Source data: Begin

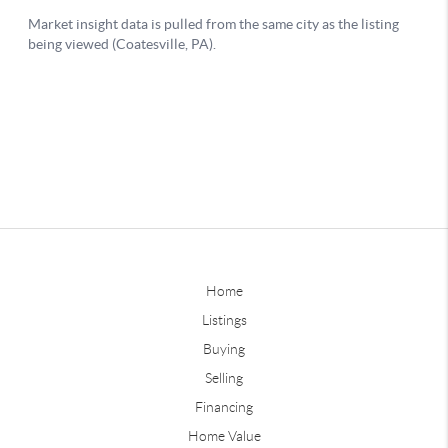
Home
Listings
Buying
Selling
Financing
Home Value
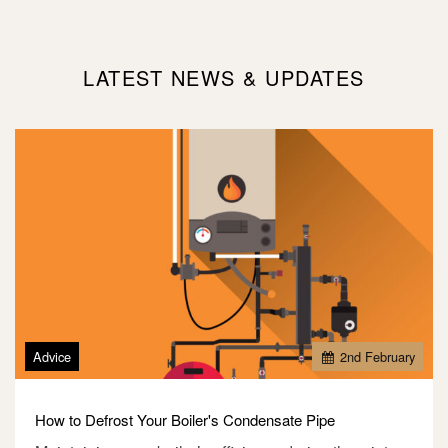
LATEST NEWS & UPDATES
Advice
2
nd
February
How to Defrost Your Boiler's Condensate Pipe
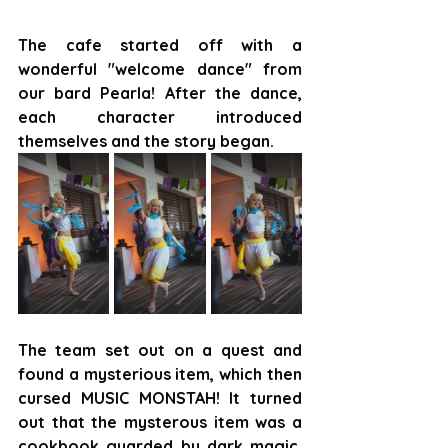
The cafe started off with a 
wonderful "welcome dance" from 
our bard Pearla! After the dance, 
each character introduced 
themselves and the story began.
The team set out on a quest and 
found a mysterious item, which then 
cursed MUSIC MONSTAH! It turned 
out that the mysterous item was a 
cookbook guarded by dark magic, 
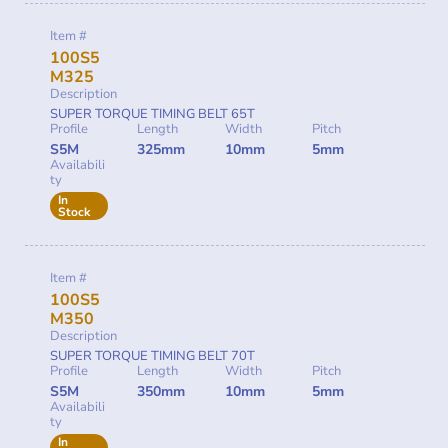
Item #
100S5
M325
Description
SUPER TORQUE TIMING BELT 65T
Profile
Length
Width
Pitch
S5M
325mm
10mm
5mm
Availabili
ty
In
Stock
Item #
100S5
M350
Description
SUPER TORQUE TIMING BELT 70T
Profile
Length
Width
Pitch
S5M
350mm
10mm
5mm
Availabili
ty
In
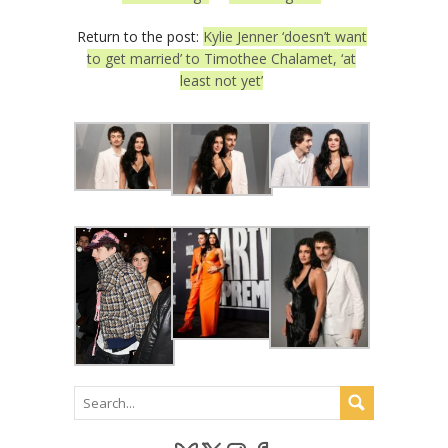
Return to the post:
Kylie Jenner ‘doesn’t want
to get married’ to Timothee Chalamet, ‘at
least not yet’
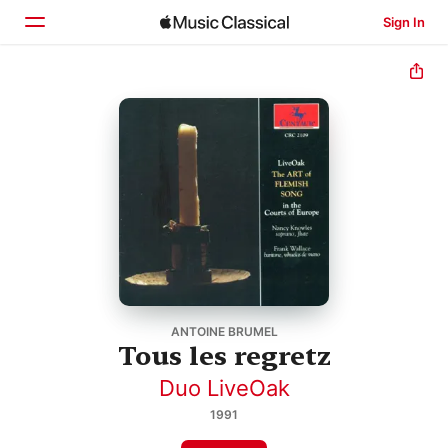
Sign In
Home
Browse
Search
ANTOINE BRUMEL
Tous les regretz
Duo LiveOak
1991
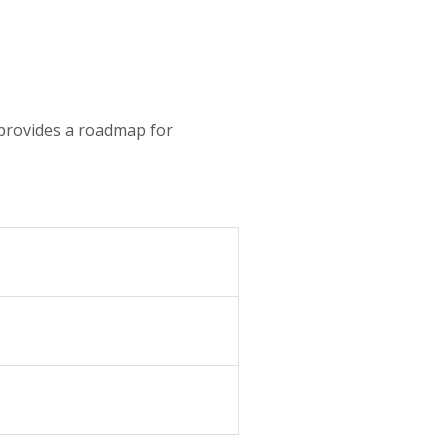
t provides a roadmap for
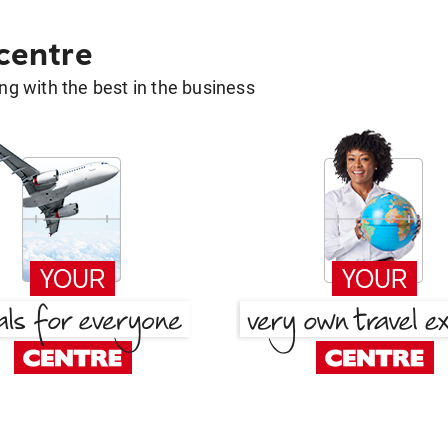
 centre
g with the best in the business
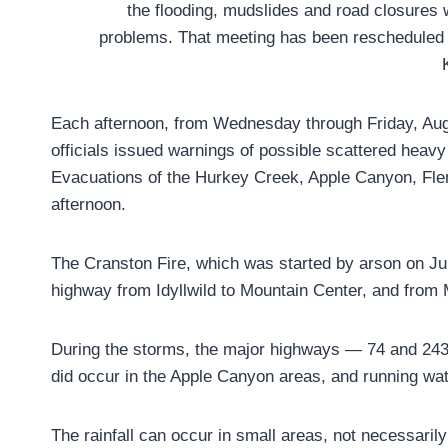
the flooding, mudslides and road closures
problems. That meeting has been rescheduled 
Each afternoon, from Wednesday through Friday, Au
officials issued warnings of possible scattered heavy
Evacuations of the Hurkey Creek, Apple Canyon, Fl
afternoon.
The Cranston Fire, which was started by arson on Ju
highway from Idyllwild to Mountain Center, and from M
During the storms, the major highways — 74 and 243
did occur in the Apple Canyon areas, and running wat
The rainfall can occur in small areas, not necessarily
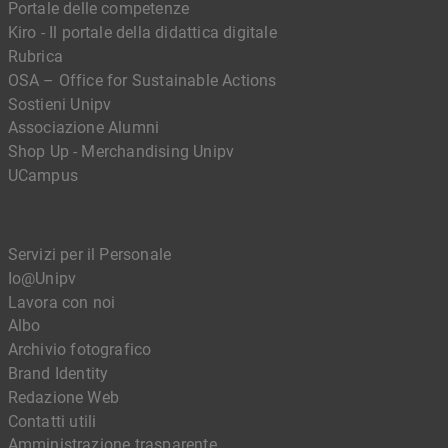
Portale delle competenze
Kiro - Il portale della didattica digitale
Rubrica
OSA – Office for Sustainable Actions
Sostieni Unipv
Associazione Alumni
Shop Up - Merchandising Unipv
UCampus
Servizi per il Personale
Io@Unipv
Lavora con noi
Albo
Archivio fotografico
Brand Identity
Redazione Web
Contatti utili
Amministrazione trasparente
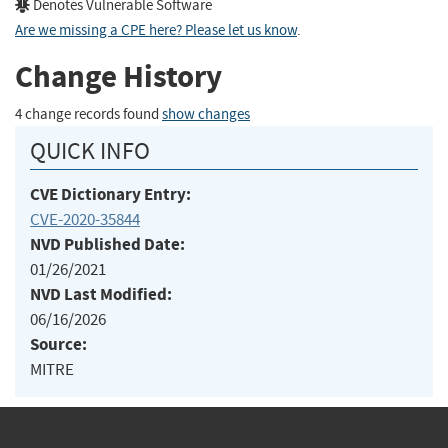
Denotes Vulnerable Software
Are we missing a CPE here? Please let us know
.
Change History
4 change records found
show changes
QUICK INFO
CVE Dictionary Entry:
CVE-2020-35844
NVD Published Date:
01/26/2021
NVD Last Modified:
06/16/2026
Source:
MITRE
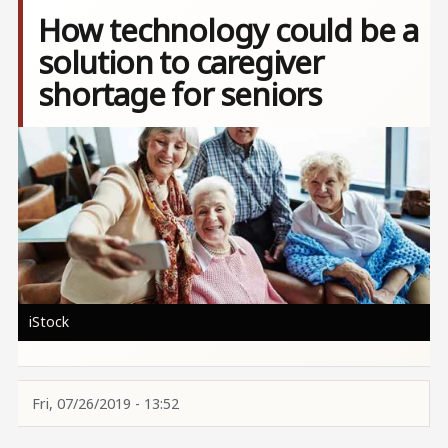
How technology could be a
solution to caregiver
shortage for seniors
Image
iStock
Fri, 07/26/2019 - 13:52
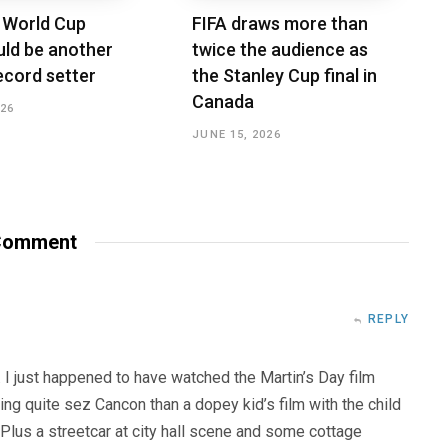
 World Cup
FIFA draws more than
ld be another
twice the audience as
ecord setter
the Stanley Cup final in
Canada
026
JUNE 15, 2026
omment
REPLY
 I just happened to have watched the Martin’s Day film
ng quite sez Cancon than a dopey kid’s film with the child
 Plus a streetcar at city hall scene and some cottage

Source data: End

• **What the task requires**
Look above for the line with "Amministrazione trasparente" and the line with "FIFA draws more than"; set down those two lines and all lines between them exactly, without pictures and without anything else.

• **Answer to the exercise**
Amministrazione trasparente
Denotes Vulnerable Software
Are we missing a CPE here? Please let us know
.
Change History
4 change records found
show changes
QUICK INFO
CVE Dictionary Entry:
CVE-2020-35844
NVD Published Date:
01/26/2021
NVD Last Modified:
06/16/2026
Source:
MITRE
How technology could be a
solution to caregiver
shortage for seniors
Image
iStock
Fri, 07/26/2019 - 13:52
 World Cup
FIFA draws more than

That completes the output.